Decoding the labels on bamboo containers of Liubao Tea Of the old Liubao tea stored in Malaysia, most can be said to have originated in the 1970's, which is primarily due to the strong Malaysian economy during that period. Economic prosperity spurs consumption, and so tea imports increased. Another factor is the gradual closing of mines during the 1970's, causing Liubao tea to be hoarded. This tea left behind in mining areas was largely the valued tea of the proprietors of the mines. More common tea was consumed by the mine workers. This explains yet another mystery of Liubao tea.

Based on the complex historical background described above as well as the intricate economic and political factors of the two countries, we can generally characterize Liubao tea as follows:

1. Differences in raw materials: During the 1958 Great Leap Forward and the 1989 closing of the Wuzhou tea factory, teas from other production areas including Yunnan, Sichuan, and Myanmar were used to meet demand for Liubao tea.

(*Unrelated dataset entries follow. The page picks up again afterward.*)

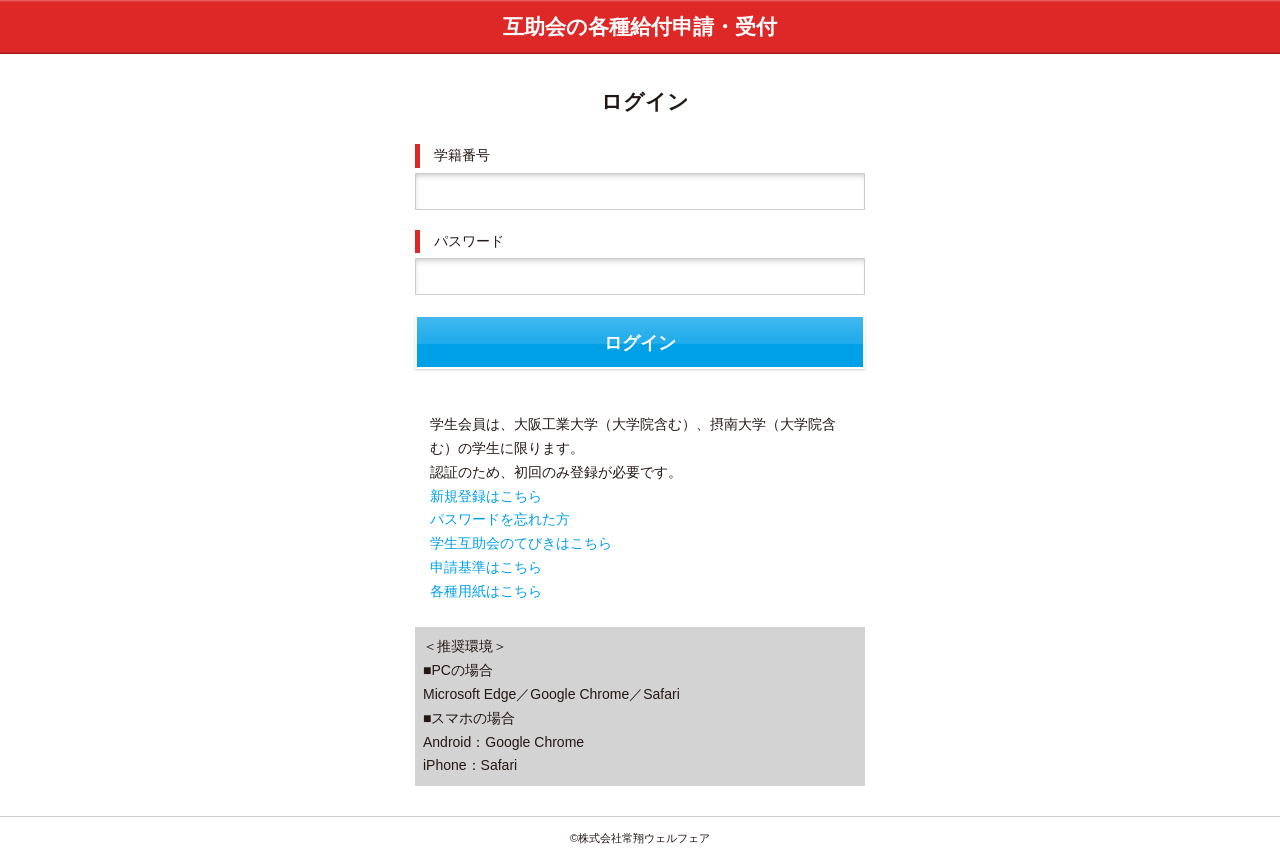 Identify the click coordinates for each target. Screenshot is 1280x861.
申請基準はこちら (486, 567)
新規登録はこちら (486, 496)
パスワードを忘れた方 (500, 519)
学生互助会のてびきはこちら (521, 543)
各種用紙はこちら (486, 591) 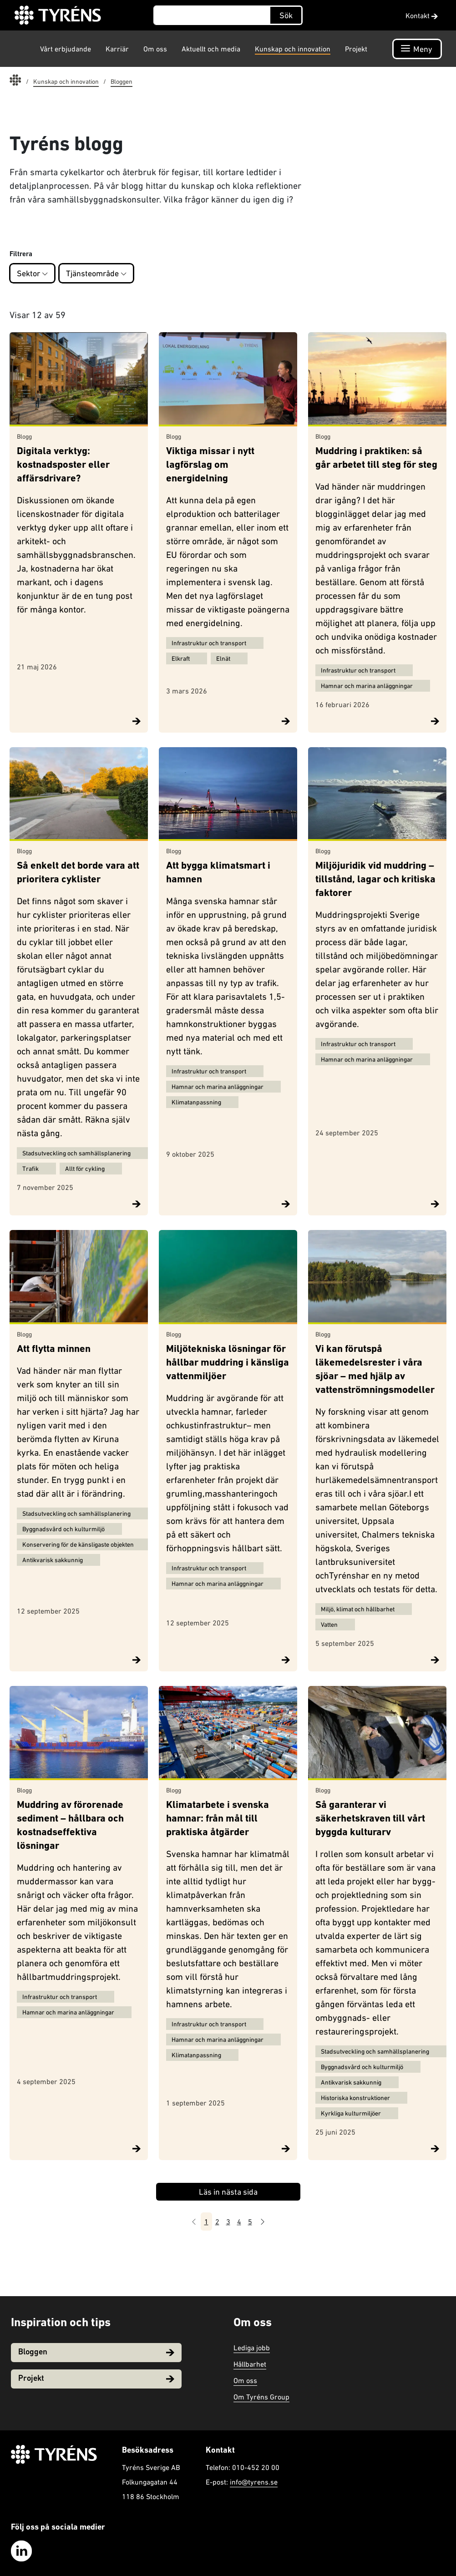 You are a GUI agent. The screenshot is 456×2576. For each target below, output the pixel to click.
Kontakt (421, 15)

2. Differences in production techniques: We can infer that the quality and production techniques of the tea exported from Wuzhou vary in different time periods.Additionally, tea exported from Hong Kong was imported as raw materials and processed by Hong Kong companies.The quality of this tea is relatively uniform, and its character varies by tea company. This tea, however, is likely to have been directly exported after production, unlike the early Wuzhou tea that was stored for one to two years before being sold.

3. Differences in grade labels on bamboo baskets: During the early 1960's, the Liubao Peopled Commune established the combined Liubao tea factory. According to national regulations, unprocessed Liubao tea leaves were divided into the following grades: 1, 2, 3, 4, 5, 6 (below grade), and 7 (coarse tea). Each grade was further subdivided into upper, middle, and lower grades. Prior to the early 1960s, tea companies purchased Liubao tea based on four grades: fine tea, original grade, coarse tea, and shop tea. Tea imported from Wuzhou was designated by numbers, but Hong Kong tea companies continued to use the older four-grade classifications to purchase raw materials. The bamboo containers continued to use the original grade classifications. Consequently, the old four-grade labels can be found on much of the Liubao tea in Malaysia.

Liubao tea has always been sold as "aged Liubao" or "disregarding years" and described as "red, rich, mellow, and pure." The mystery of Liubao tea is the result of its complex history. The flavor of old Liubao tea found in Malaysia contains not only the rich and aged flavor of its birthplace, but also the mystery of time, as dark and mysterious as the tea liquor itself.